Даниэль вопросительно посмотрел на жену, потом на фотографию в её руке и честно признался:

— Я бы и сам хотел это знать. Мы с профессором были уверены, что вы с Лили будете похожи.

— Я не об этом. Почему я выгляжу моложе сорока лет?

— В каком смысле?

— В прямом. Четыре месяца назад мне исполнилось сорок.

Её лицо действительно осталось прежним, фотография это бесстрастно подтверждала. Ни одного намека на морщинки или обвисшую кожу. А вот Даниэль уже не тот молодой человек, каким был пятнадцать лет назад.

— Не знаю, — отмахнулся он. — Наверное, это какой-то побочный эффект.

Но такой ответ Сандру не устроил:

— Эффект чего? Что вы сделали с отцом? Что это была за операция?

— Зачем тебе это знать? — холодно вопросил он. — Ты ведь не медик и ничего не поймешь.

— А ты постарайся объяснить доходчиво. Что вы сделали с Лили такого, чего не получилось сделать со мной?

— Тебе не нужно этого знать, — непривычно твёрдо заявил Даниэль, отчего Сандре стало не по себе. — И я не буду тебе ничего объяснять. Это была экспериментальная операция. Ни профессор, ни я не могли знать о последствиях. Зачем ты вообще подняла эту тему после стольких лет?

— Я просто хочу знать, каких ещё побочных эффектов мне ждать.

— На этот вопрос у меня нет ответа.

— И я нисколько не удивлена, — язвительно заметила Сандра.

Она стала циничнее и старше, хотя её и лицо осталось прежним. Новые сотрудники городского совета считали Сандру молодой машинисткой, ещё толком не разбирающейся в вверенной ей работе. Когда её видели рядом с Даниэлем, то говорили за спиной, что эта молоденькая вертихвостка захомутала наверняка обеспеченного и стареющего холостяка.

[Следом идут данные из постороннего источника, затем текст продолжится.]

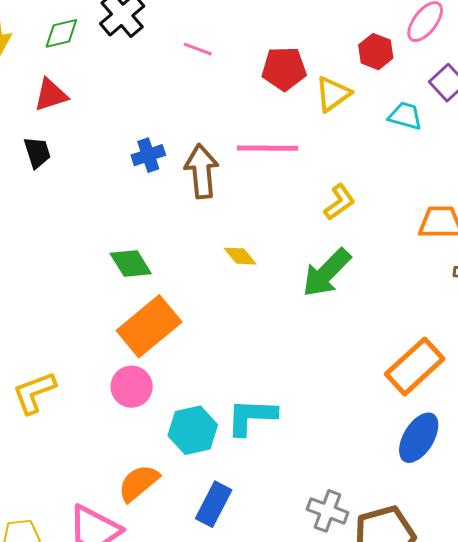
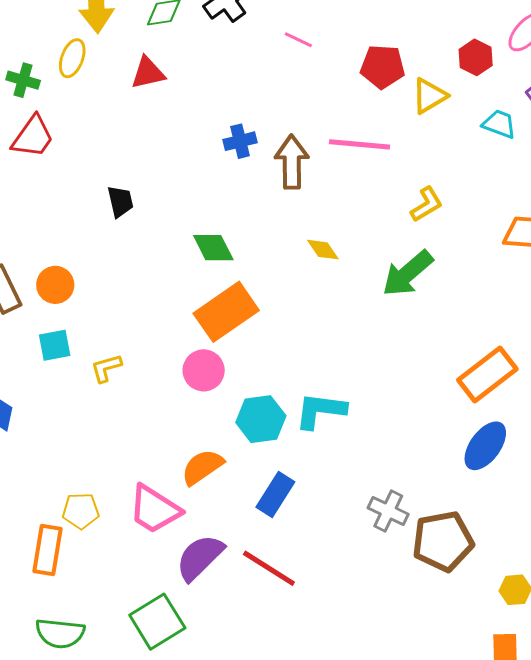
black trapezoid: (37, 152) -> (120, 201), moved
yellow L-shape: (34, 393) -> (106, 368), size x0.7

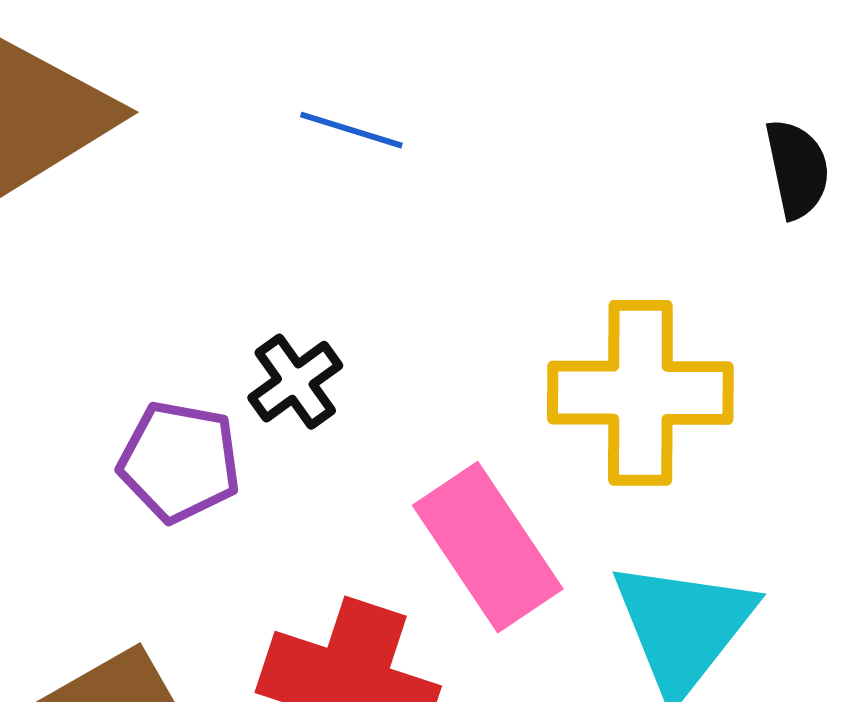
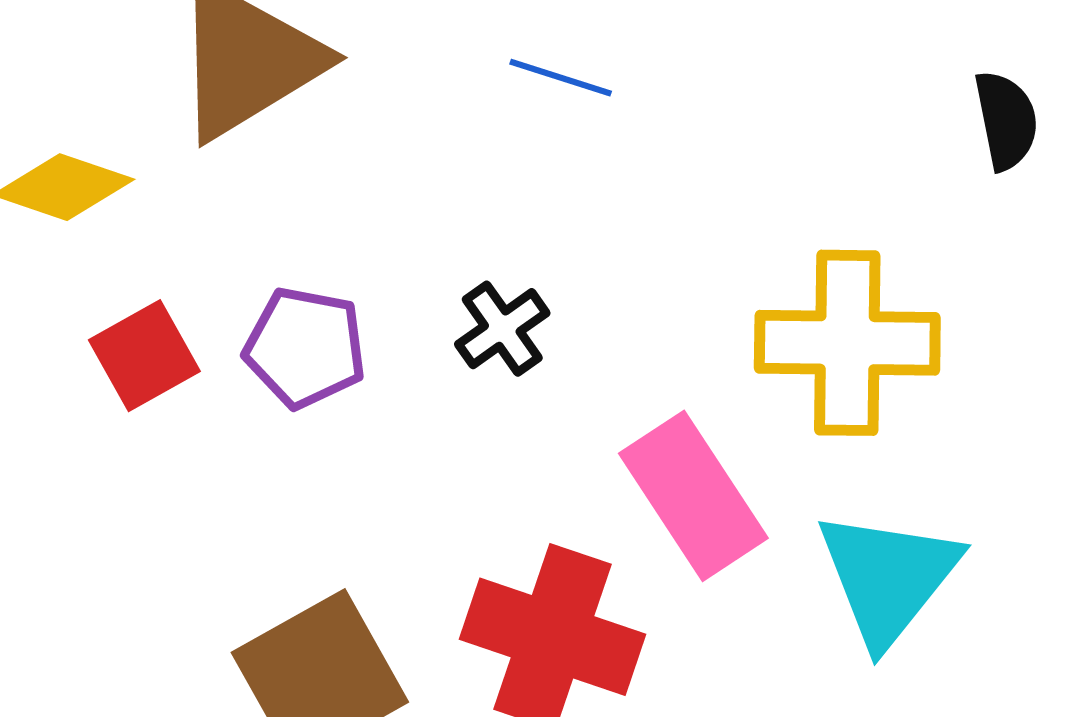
purple pentagon: (180, 462) -> (305, 347), moved

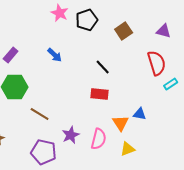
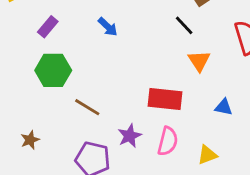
black line: (103, 67) -> (184, 25), moved
red rectangle: (100, 94) -> (165, 99), moved, size x1.4
orange triangle: (121, 123) -> (199, 61), moved

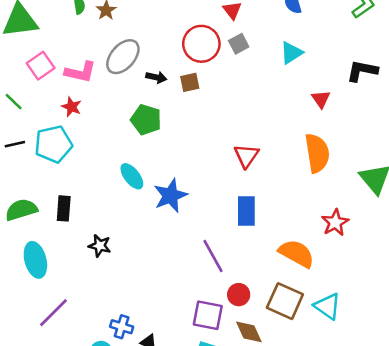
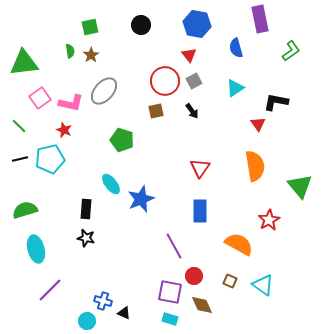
black L-shape: (362, 71) -> (276, 102), moved
black arrow: (156, 77) -> (192, 111), moved, turned 42
black rectangle: (64, 208) -> (86, 209), moved
brown square: (285, 301) -> (230, 281), size x0.5

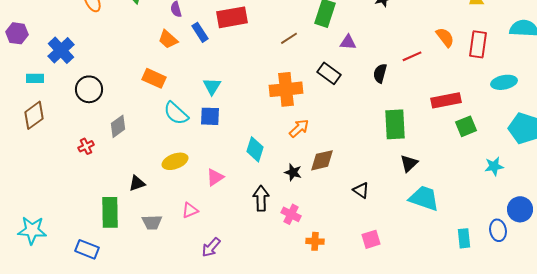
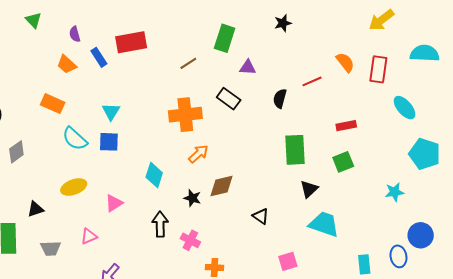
cyan ellipse: (504, 82) -> (405, 108), turned 60
red rectangle: (446, 100) -> (346, 126), size x0.7
green square: (466, 126) -> (343, 162), moved
pink square: (371, 239) -> (288, 261), moved

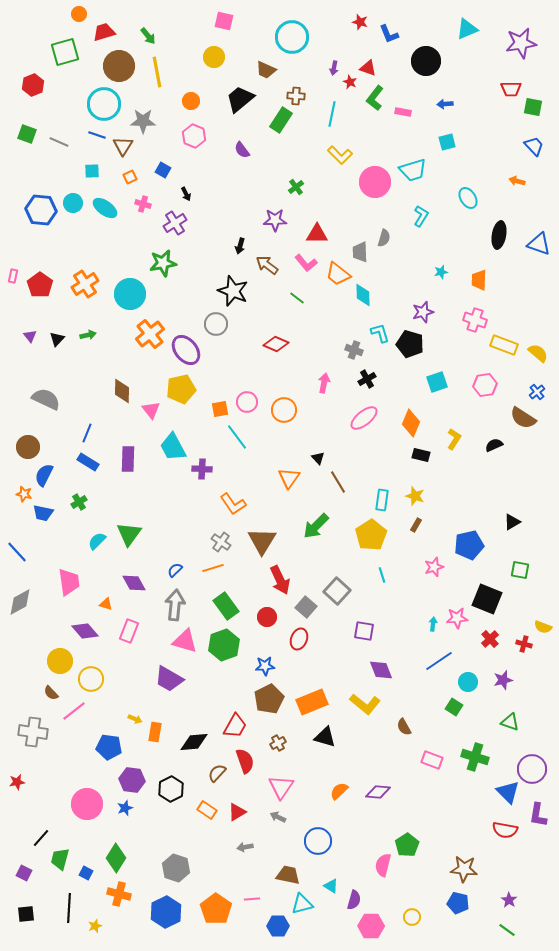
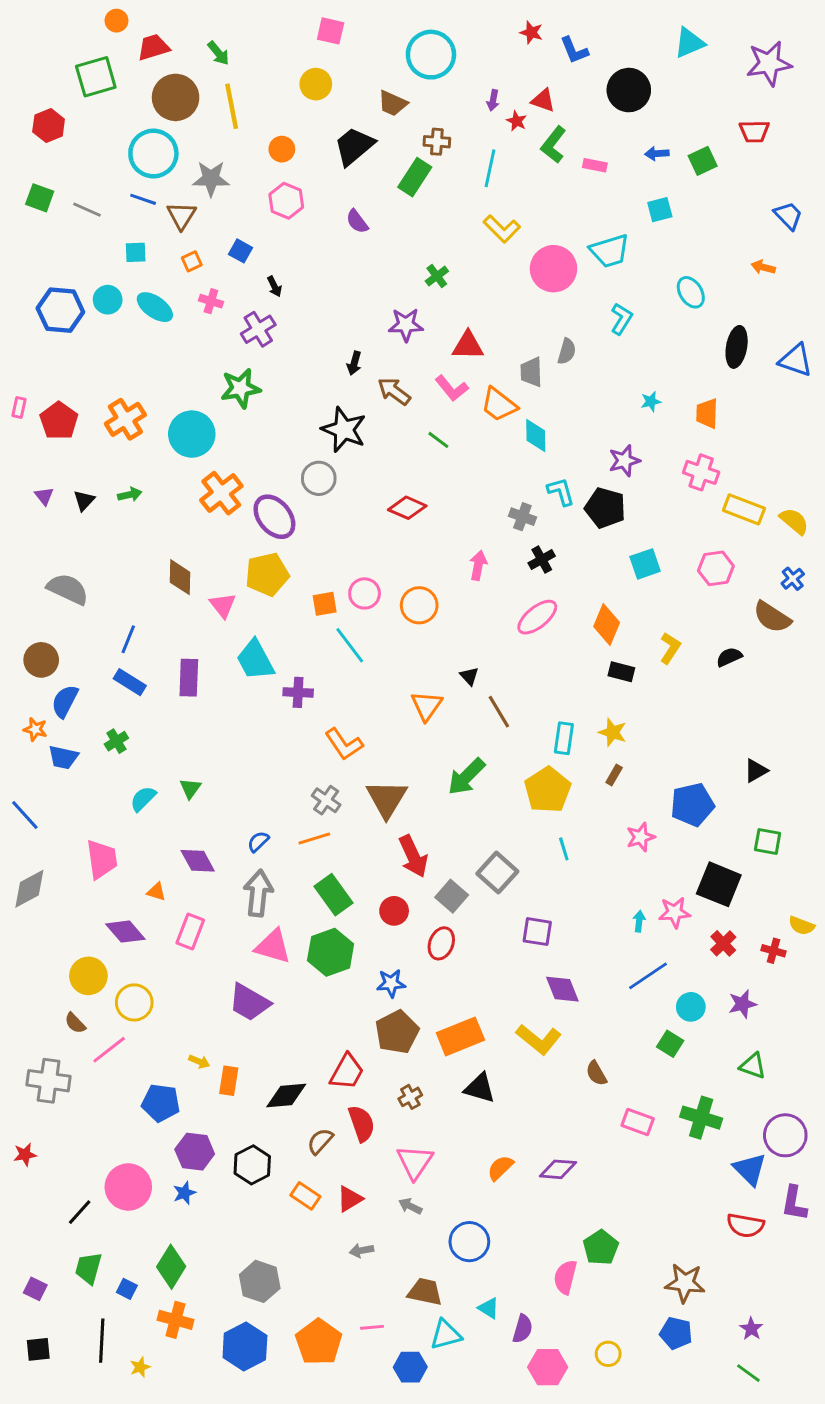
green square: (533, 107) -> (703, 161), moved, turned -36
green triangle: (129, 534) -> (190, 788), size x0.6
black line: (41, 838) -> (80, 1212), moved

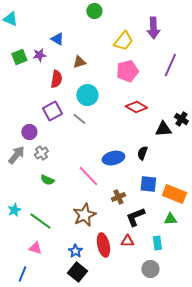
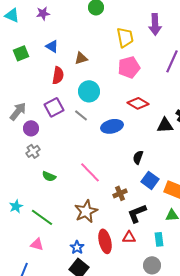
blue triangle: (57, 39) -> (52, 46), moved
yellow trapezoid: (123, 41) -> (125, 37), turned -50
purple star: (39, 55) -> (43, 13), moved
gray cross: (41, 153) -> (33, 151), moved
black semicircle: (142, 153) -> (138, 157), moved
gray arrow: (16, 155) -> (18, 111), moved
blue ellipse: (113, 158) -> (112, 126), moved
blue square: (148, 184) -> (150, 180), turned 30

Те же сослуживцы, кто знал её уже четырнадцать лет, с удивлением или завистью замечали, как свежо она выглядит в свои годы и как повезло господину Гольдхагену жить с такой милейшей особой.

Самому Даниэлю было всё равно, что говорят люди. Больше его заботил холод в квартире. Угля в городе не хватало, его просто не смогли завезти в нужном объеме. Топлива выдавали строго ограниченное количество из расчёта на семью, а не на площадь жилья. Стоило лишь обогреть вечером гостиную, как к ночи тепло растекалась по огромной полупустой квартире Гольдхагенов, и смешивалось с холодным воздухом. Наутро всё обстояло так, словно вечером и не было никакого угля в камине.

Все в стране ждали перемирия, но Тысячелетняя империя продолжала победоносное шествие по Европе, не встречая ни малейшего сопротивления. Капитулировала Дания. Британия оккупировала далекую и холодную Исландию и наметила себе в добычу нейтральную Норвегию. После двух месяцев боёв с англичанами, эта северная страна досталась Третьей империи.

А в самой Германии помимо продуктовых ввели карточки и на одежду. Сандра горестно склонилась над выданными ей купонами. В год на них можно было получить только пять пар чулок. Выходило, что одну пару придётся носить два с половиной месяца. А если она порвется через две недели? Пальто стоило 60 купонов из ста выданных. А обувь и вовсе не продавали.

— Я слышал, — как бы невзначай произнёс Даниэль, — открылись курсы для женщин. Там учат ремонтировать одежду и делать из нескольких старых вещей одну новую.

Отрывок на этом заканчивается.